公務災害については、公務災害補償を受ける権利が「2年」の消滅時効(ただし、傷病補償年金・障害補償・遺族補償は「5年」)が適用されます。
国家公務員の公務災害請求はどのように行いますか?
法的根拠
国家公務員の公務災害については、国家公務員災害補償法に基づいて行います。
請求先
人事院が指定する下記の補償実施機関の「補償事務主任者」宛に、各請求書を提出することになります。
なお、請求書は細かく流れており、人事院のホームページに詳細に掲載されております。
https://www.jinji.go.jp/saigaihoshou/yoshiki.html
人事院が指定する補償実施機関
〇 府省等
1 内閣府(内閣官房、内閣法制局その他の法律の規定に基づき内閣に置かれる機関(8及び9を除く。)を含み、2~7を除く。)
2 宮内庁
3 公正取引委員会
4 警察庁(都道府県警察を含む。)
5 金融庁
6 消費者庁
7 こども家庭庁
8 デジタル庁
9 復興庁
10 総務省
11 法務省
12 外務省
13 財務省(14 を除く。)
14 国税庁
15 文部科学省(16 を除く。)
16 文化庁
17 厚生労働省
18 農林水産省(19 及び 20 を除く。)
19 林野庁
20 水産庁
21 経済産業省(22 を除く。)
22 特許庁
23 国土交通省(24 及び 25 を除く。)
24 気象庁
25 海上保安庁
26 環境省
27 防衛省
28 人事院
29 会計検査院
〇 行政執行法人等
1 独立行政法人国立公文書館
2 独立行政法人駐留軍等労働者労務管理機構
3 独立行政法人統計センター
4 独立行政法人造幣局
5 独立行政法人国立印刷局
6 独立行政法人農林水産消費安全技術センター
7 独立行政法人製品評価技術基盤機構
8 日本郵政株式会社
認定基準
認定基準に関しては、人事院の通達「災害補償制度の運用について」などにより行われます。人事院のHPに紹介されております。
https://www.jinji.go.jp/kisoku/tsuuchi/16_saigaihoshou/1601000_S48shokukou905.html
補償内容
基本的には労災と同様に、以下の補償が用意されております。
・療養補償
・休業補償
・傷病補償年金
・後遺障害年金又は一時金
・介護保障
・(死亡)遺族補償年金又は一時金
・(死亡)葬祭補償
危険が隣り合わせの警察職員や海上保安官の場合は?
警察職員や海上保安官は、治安維持や海上の治安維持など、その業務の性質上、公務員の身心に危険がつきまといます。そのため、国家公務員災害補償法20条の2は、これらの公務を特殊公務職員と位置づけ、傷病補償年金、障害補償、遺族補償の補償額を40~50%の範囲で加算することになっています。
時効はあるの?
公務災害については、公務災害補償を受ける権利が「2年」の消滅時効(ただし、傷病補償年金・障害補償・遺族補償は「5年」)が適用されます。
公務災害の認定について争う方法は?
公務災害の認定に不服がある場合には、地方公務員のときは、地公災基金支部審査会に対する審査請求、同本部の審査会に対する再審査請求、行政訴訟による争いが考えられます。国家公務員のときは、人事院に対する審査請求、行政訴訟による争いが考えられます。

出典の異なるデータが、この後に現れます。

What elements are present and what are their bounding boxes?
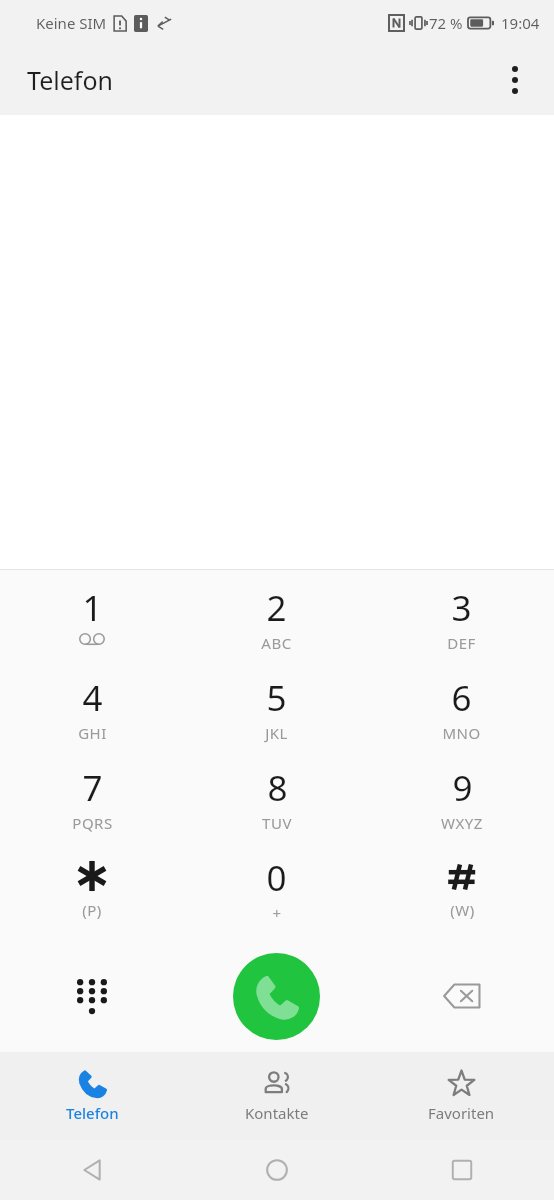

行政訴訟の種類はいくつかありますが、地方公務員の場合には、例えば災害補償請求を認めない処分に対する取消訴訟という方法が考えられます。一方、国家公務員の場合には、取消訴訟という方法ではなく公務災害認定を求める訴訟(公務上の災害の国家公務員災害補償法が定める災害補償の要件を満たしていることを同法に基づく災害補償請求を行う)または地位確認訴訟を行うことが考えられます。